[Activity]: Set the records down again in full, exactly as they are, apart from the images.

[The data]:
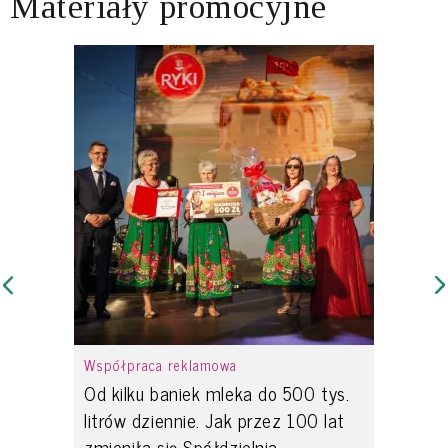
Materiały promocyjne
Współpraca reklamowa
Od kilku baniek mleka do 500 tys.
litrów dziennie. Jak przez 100 lat
zmieniła się Spółdzielnia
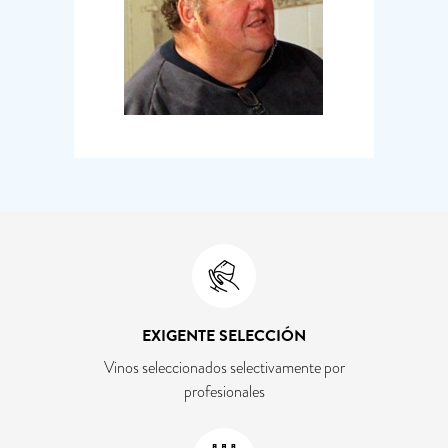
EXIGENTE SELECCIÓN
Vinos seleccionados selectivamente por
profesionales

[Result of this exercise]:
Materiały promocyjne
Współpraca reklamowa
Od kilku baniek mleka do 500 tys.
litrów dziennie. Jak przez 100 lat
zmieniła się Spółdzielnia
EXIGENTE SELECCIÓN
Vinos seleccionados selectivamente por
profesionales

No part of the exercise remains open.